Acidities of azoles in the gas phase and in DMSO: an ab initio and DFT study§

Abstract

Acidity of azoles, a very important family of biological molecules with useful pharmacological applications, is examined in the gas phase and in DMSO. The gas phase proton affinities of the corresponding conjugate bases are calculated by the G3 computational scheme and used as a measure of acidity. A good accordance with available experimental data is obtained. It is confirmed that acidity increases with the number of nitrogen atoms in the five-membered ring. The calculated deprotonation energies are interpreted by the triadic formula.
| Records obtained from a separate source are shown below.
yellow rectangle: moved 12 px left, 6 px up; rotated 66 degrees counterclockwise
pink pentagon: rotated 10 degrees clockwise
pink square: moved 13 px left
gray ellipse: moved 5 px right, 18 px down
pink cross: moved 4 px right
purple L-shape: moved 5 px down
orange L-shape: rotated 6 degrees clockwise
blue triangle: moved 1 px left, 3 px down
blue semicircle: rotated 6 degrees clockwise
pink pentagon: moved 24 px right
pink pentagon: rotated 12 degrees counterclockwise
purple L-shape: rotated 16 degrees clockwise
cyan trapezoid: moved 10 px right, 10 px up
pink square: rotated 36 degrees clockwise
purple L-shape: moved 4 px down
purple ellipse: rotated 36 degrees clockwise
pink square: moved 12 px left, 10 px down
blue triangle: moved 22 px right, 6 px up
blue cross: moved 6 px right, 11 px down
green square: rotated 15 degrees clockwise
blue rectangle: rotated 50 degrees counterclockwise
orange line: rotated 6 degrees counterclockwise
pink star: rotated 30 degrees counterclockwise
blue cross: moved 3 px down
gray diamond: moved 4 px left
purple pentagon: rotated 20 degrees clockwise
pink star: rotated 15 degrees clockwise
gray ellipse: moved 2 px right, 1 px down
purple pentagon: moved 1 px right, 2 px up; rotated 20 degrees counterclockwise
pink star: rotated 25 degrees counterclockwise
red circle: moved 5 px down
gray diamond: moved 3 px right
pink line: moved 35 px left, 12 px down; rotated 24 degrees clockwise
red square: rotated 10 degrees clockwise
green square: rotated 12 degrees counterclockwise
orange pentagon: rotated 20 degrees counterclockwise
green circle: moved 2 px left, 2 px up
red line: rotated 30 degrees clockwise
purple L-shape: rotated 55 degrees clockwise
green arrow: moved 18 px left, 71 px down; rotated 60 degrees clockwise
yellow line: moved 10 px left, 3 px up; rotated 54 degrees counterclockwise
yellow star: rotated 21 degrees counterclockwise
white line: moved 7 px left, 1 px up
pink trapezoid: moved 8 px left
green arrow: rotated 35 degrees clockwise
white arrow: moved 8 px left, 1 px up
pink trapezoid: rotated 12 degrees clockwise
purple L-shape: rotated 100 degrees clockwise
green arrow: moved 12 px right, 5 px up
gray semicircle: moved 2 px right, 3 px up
It turns out that acidity of azoles is a result of the final state effect and the relaxation energy contribution. It is shown, by using NICS(1) values, that azoles are aromatic compounds and that their aromatic character increases with the number of N atoms. It is also found that aromaticity slightly increases upon deprotonation. Acidity of azoles in DMSO is considered using the isodensity polarized continuum model (IPCM) at the DFT-B3LYP level. A good agreement with accessible experimental results is obtained again. In other cases pKa values are theoretically predicted and it was found that pentaazole is the most acidic compound with pKa = 2. A very good linear relation between theoretical pKa values and calculated proton affinities of conjugate bases is obtained implying that the trend of changes in the gas phase and in the DMSO solutions is the same.